**What you should do**
Extract each line of the records below that contains the word "hier".

**Provided entries**

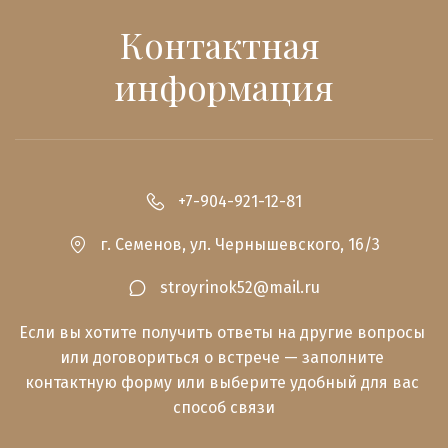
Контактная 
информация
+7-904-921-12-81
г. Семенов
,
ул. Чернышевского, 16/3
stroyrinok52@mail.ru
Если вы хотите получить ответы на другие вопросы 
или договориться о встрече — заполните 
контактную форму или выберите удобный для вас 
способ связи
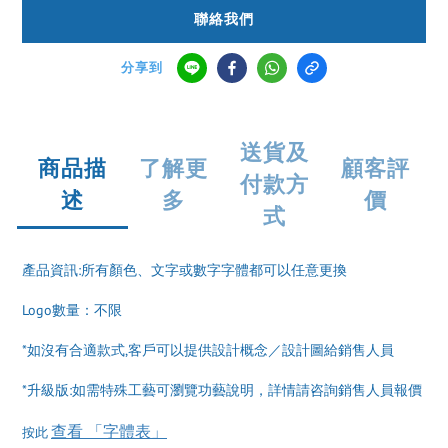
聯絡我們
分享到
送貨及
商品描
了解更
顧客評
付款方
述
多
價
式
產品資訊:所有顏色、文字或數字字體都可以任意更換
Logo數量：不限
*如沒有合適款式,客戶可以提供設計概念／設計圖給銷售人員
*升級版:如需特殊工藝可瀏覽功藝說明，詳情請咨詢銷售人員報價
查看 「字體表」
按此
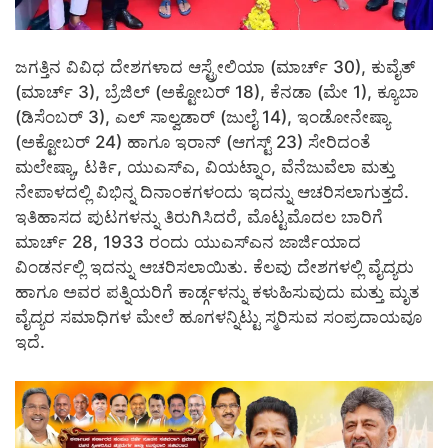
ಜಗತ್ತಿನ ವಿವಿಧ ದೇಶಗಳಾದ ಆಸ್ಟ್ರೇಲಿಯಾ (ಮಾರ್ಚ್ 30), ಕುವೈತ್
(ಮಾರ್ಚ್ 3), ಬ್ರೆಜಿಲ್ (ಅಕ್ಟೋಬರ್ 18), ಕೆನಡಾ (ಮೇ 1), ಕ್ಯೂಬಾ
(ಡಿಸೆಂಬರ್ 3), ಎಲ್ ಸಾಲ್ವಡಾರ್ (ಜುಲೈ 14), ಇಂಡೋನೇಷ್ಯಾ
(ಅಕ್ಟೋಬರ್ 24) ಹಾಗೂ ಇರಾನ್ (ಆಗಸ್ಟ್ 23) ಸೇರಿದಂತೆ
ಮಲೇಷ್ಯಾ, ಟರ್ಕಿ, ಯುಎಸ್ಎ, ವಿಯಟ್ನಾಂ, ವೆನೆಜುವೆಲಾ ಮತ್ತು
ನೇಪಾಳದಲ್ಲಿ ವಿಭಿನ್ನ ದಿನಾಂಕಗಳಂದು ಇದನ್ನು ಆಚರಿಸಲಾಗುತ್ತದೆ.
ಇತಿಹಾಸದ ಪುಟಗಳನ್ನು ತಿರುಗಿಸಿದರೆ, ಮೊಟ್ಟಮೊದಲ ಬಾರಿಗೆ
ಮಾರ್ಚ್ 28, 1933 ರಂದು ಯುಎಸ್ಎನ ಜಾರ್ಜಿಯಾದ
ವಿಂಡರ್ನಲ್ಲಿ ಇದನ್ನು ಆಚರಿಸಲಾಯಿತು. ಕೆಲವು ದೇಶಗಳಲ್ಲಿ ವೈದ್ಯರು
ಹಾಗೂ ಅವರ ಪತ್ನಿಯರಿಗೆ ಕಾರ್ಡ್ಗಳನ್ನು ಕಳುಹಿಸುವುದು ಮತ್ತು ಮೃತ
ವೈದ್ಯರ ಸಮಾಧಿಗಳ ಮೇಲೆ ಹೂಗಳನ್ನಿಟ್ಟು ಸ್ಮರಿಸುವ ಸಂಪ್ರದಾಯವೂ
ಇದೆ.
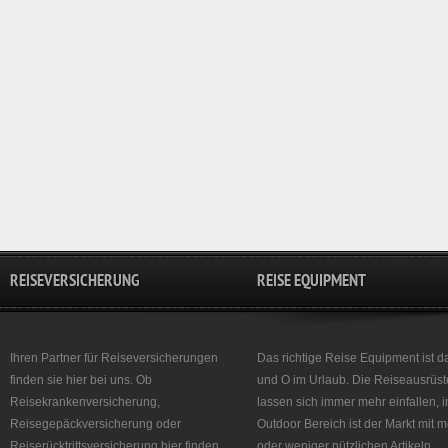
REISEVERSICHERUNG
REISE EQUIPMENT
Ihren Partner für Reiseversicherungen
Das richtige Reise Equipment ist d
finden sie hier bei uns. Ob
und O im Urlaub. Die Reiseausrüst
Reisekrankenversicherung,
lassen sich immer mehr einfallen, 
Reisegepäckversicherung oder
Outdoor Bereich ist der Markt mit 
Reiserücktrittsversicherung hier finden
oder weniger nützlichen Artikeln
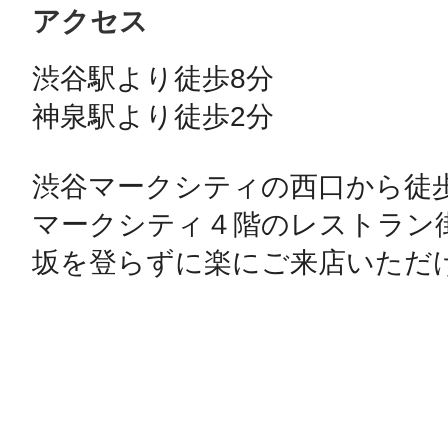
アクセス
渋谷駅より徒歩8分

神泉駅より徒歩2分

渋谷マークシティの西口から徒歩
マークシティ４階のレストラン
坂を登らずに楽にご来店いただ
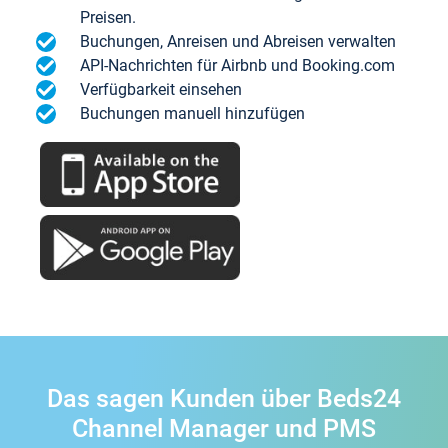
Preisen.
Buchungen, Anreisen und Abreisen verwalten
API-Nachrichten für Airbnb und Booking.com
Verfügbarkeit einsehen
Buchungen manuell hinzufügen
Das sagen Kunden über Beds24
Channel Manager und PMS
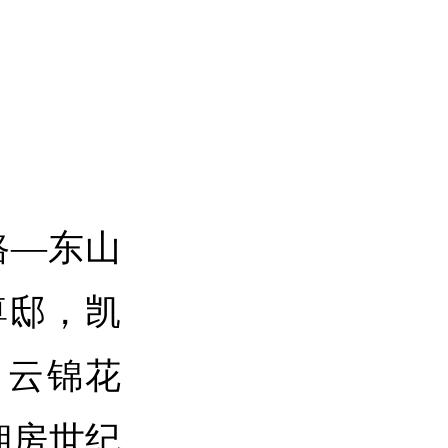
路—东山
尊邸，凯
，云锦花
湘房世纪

**Exercise output**
finden sie hier bei uns. Ob
Reiserücktrittsversicherung hier finden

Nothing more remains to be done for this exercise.